AI Security for Apps
AI Security for Apps (formerly Firewall for AI) offers a series of detections that can help protect apps and agents powered by large language models (LLMs) against abuse. This model-agnostic detection module helps you do the following:
- PII detection — Prevent personally identifiable information (PII) from leaking. For example, phone numbers, email addresses, social security numbers, and credit card numbers.
- Unsafe and custom topic detection — For example, detect prompts potentially related to violent crimes, hate speech, or any unsafe topic you define.
- Prompt injection detection — Detect prompts intentionally designed to subvert the intended behavior of your LLM as specified by the developer.

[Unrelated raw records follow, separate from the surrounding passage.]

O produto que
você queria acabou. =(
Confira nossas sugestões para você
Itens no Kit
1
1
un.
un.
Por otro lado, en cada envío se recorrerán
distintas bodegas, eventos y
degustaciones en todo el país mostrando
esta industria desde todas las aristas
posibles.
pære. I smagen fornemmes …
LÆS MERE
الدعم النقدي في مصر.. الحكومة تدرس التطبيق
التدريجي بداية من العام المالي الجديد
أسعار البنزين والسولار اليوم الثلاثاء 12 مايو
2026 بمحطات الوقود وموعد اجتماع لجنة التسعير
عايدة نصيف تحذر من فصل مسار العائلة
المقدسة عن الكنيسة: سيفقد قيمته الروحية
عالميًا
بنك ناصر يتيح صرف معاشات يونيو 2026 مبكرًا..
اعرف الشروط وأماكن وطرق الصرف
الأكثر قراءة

When enabled, the detection module runs on incoming traffic, searching for any LLM prompts attempting to exploit the model. Currently, the detection only handles requests with a JSON content type (application/json).

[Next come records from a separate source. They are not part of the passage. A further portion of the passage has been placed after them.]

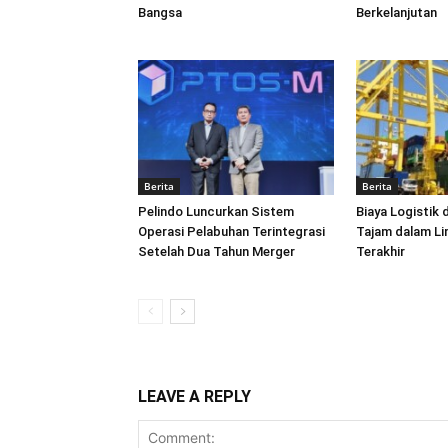
Bangsa
Berkelanjutan
Berita
Berita
Pelindo Luncurkan Sistem
Biaya Logistik 
Operasi Pelabuhan Terintegrasi
Tajam dalam L
Setelah Dua Tahun Merger
Terakhir
LEAVE A REPLY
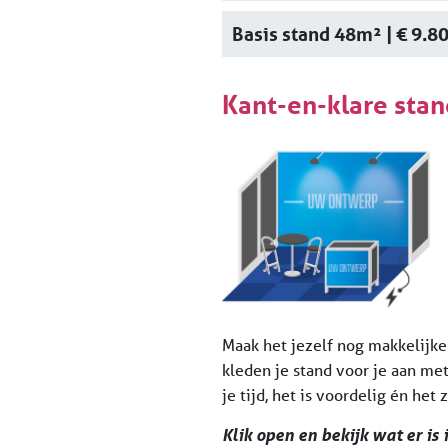
Basis stand 48m² | € 9.8
Kant-en-klare stan
Maak het jezelf nog makkelijke
kleden je stand voor je aan met
je tijd, het is voordelig én het z
Klik open en bekijk wat er is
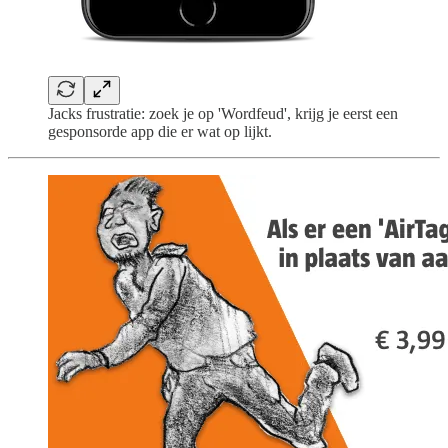
Jacks frustratie: zoek je op 'Wordfeud', krijg je eerst een
gesponsorde app die er wat op lijkt.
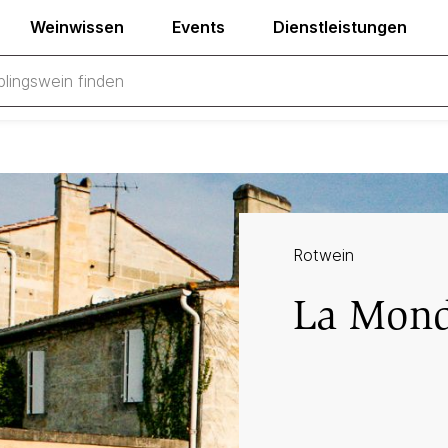
Weinwissen
Events
Dienstleistungen
Rotwein
La Mond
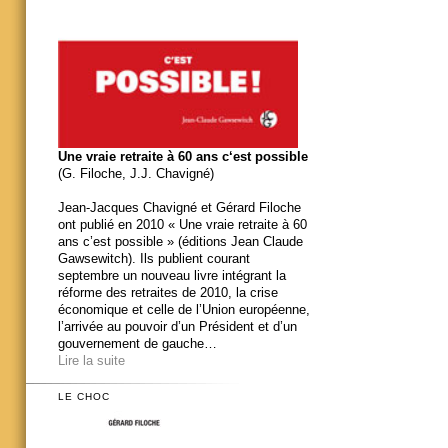
Une vraie retraite à 60 ans c‘est possible
(G. Filoche, J.J. Chavigné)
Jean-Jacques Chavigné et Gérard Filoche
ont publié en 2010 « Une vraie retraite à 60
ans c’est possible » (éditions Jean Claude
Gawsewitch). Ils publient courant
septembre un nouveau livre intégrant la
réforme des retraites de 2010, la crise
économique et celle de l’Union européenne,
l’arrivée au pouvoir d’un Président et d’un
gouvernement de gauche…
Lire la suite
LE CHOC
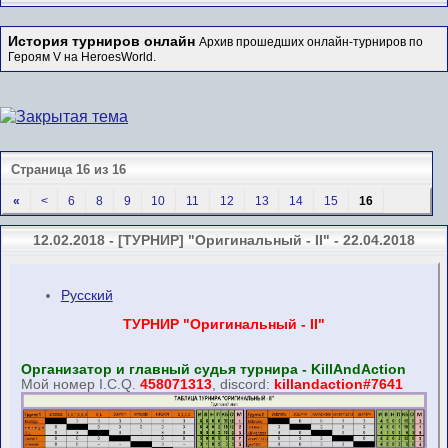
История турниров онлайн
Архив прошедших онлайн-турниров по
Героям V на HeroesWorld.
Страница 16 из 16
«
<
6
8
9
10
11
12
13
14
15
16
12.02.2018 - [ТУРНИР] "Оригинальный - II" - 22.04.2018
Русский
ТУРНИР "Оригинальный - II"
Организатор и главный судья турнира - KillAndAction
Мой номер I.C.Q.
458071313
, discord:
killandaction#7641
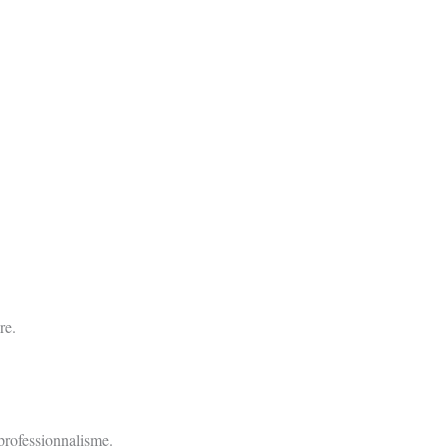
re.
professionnalisme.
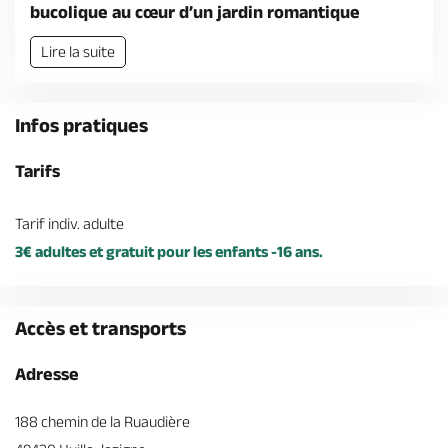
Billetterie en ligne
bucolique au cœur d’un jardin romantique
Lire la suite
Infos pratiques
Brochures & Cartes
Offices de tourisme
Comment venir ?
Ecrivez-nous
Tarifs
Tarif indiv. adulte
3€ adultes et gratuit pour les enfants -16 ans.
Accès et transports
Adresse
188 chemin de la Ruaudière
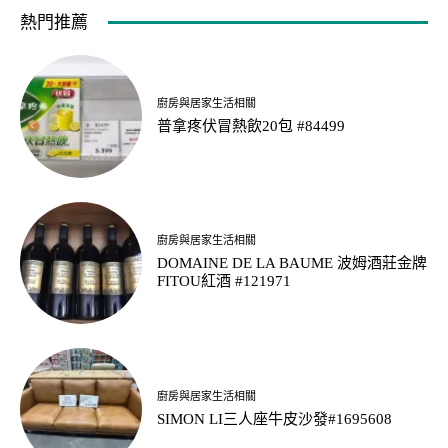
熱門推薦
廚房與居家生活相關
普拿疼伏冒熱飲20包 #84499
廚房與居家生活相關
DOMAINE DE LA BAUME 波姆酒莊金牌
FITOU紅酒 #121971
廚房與居家生活相關
SIMON LI三人座牛皮沙發#1695608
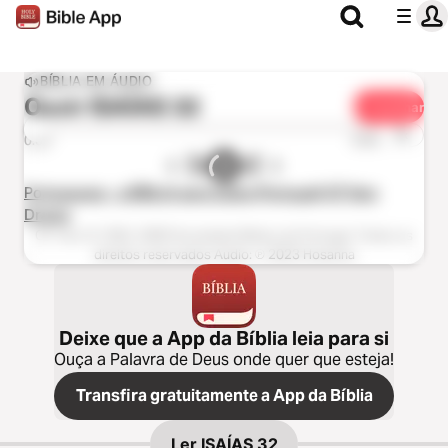
BÍBLIA EM ÁUDIO
Ouvir
ISAÍAS 32
Partilhar
1x
0:00
0:00
Portuguese - a BÍBLIA para todos (Portugal) OT Non
Drama
OT Text: © 1993, 2009 Sociedade Bíblica de Portugal. Todos os
direitos reservados Audio: ℗ 2023 Hosanna
Deixe que a App da Bíblia leia para si
Ouça a Palavra de Deus onde quer que esteja!
Transfira gratuitamente a App da Bíblia
Ler
ISAÍAS 32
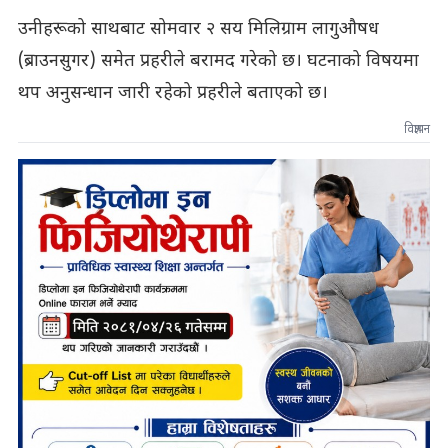
उनीहरूको साथबाट सोमवार २ सय मिलिग्राम लागुऔषध
(ब्राउनसुगर) समेत प्रहरीले बरामद गरेको छ। घटनाको विषयमा
थप अनुसन्धान जारी रहेको प्रहरीले बताएको छ।
विज्ञापन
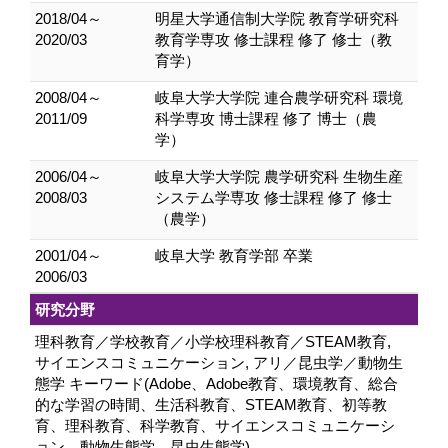
2018/04～
明星大学通信制大学院 教育学研究科
2020/03
教育学専攻 修士課程 修了 修士（教
育学）
2008/04～
岐阜大学大学院 連合農学研究科 環境
2011/09
科学専攻 博士課程 修了 博士（農
学）
2006/04～
岐阜大学大学院 農学研究科 生物生産
2008/03
システム学専攻 修士課程 修了 修士
（農学）
2001/04～
岐阜大学 教育学部 卒業
2006/03
研究分野
理科教育／学校教育／小学校理科教育／STEAM教育,
サイエンスコミュニケーション, アリ／昆虫学／動物生
態学 キーワード(Adobe、Adobe教育、環境教育、総合
的な学習の時間、生活科教育、STEAM教育、初等教
育、理科教育、科学教育、サイエンスコミュニケーシ
ョン、動物生態学、昆虫生態学)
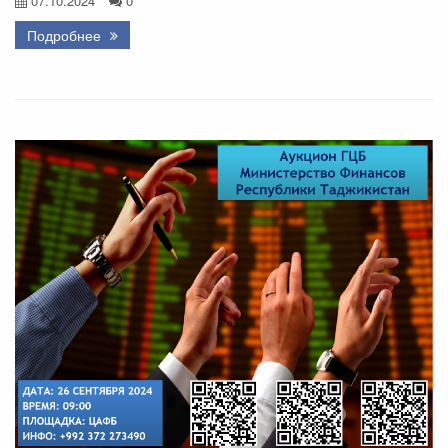
07.10.2024
0
Подробнее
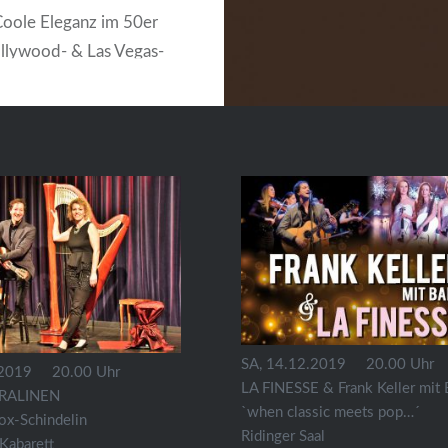
ole Eleganz im 50er
llywood- & Las Vegas-
fft auf den Retro
er Berliner Tanzpaläste
er Varietés. Swing,
Tango, Chanson, UFA-
, Surf Sounds, TexMex,
ats + Motown mischen
WEITERLESEN
SA, 14.12.2019 20.00 Uhr
.2019 20.00 Uhr
LA FINESSE & Frank Keller mit
RALINEN
`when classic meets pop…´
ox-Schindelin
Ridinger Saal
Kabarett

Cloudflare will populate AI detection fields based on the scan results. You can check these results in the Security Analytics dashboard by filtering on the cf-llm managed endpoint label and reviewing the detection results on your traffic. Additionally, you can use these fields in rule expressions (custom rules or rate limiting rules) to protect your application against LLM abuse and data leaks.
AI Security for Apps capabilities vary by Cloudflare plan:
| Capability | Free | Pro | Business | Enterprise |
|---|---|---|---|---|
| LLM endpoint discovery — Automatically identify AI-powered endpoints across your web properties | Yes | Yes | Yes | Yes |
| AI Security Log Mode Ruleset — Pre-built ruleset that logs the full request body alongside detection results | No | No | No | Yes |
| AI detection fields — PII detection, prompt injection scoring, unsafe topic detection, custom topics | No | No | No | Yes |
To get access to the AI Security Log Mode Ruleset and enable AI detection fields, contact your account team.
AI Security for Apps is built into the Cloudflare Web Application Firewall (WAF) — the WAF must be enabled on your zone before detection fields can be populated and used in rule expressions.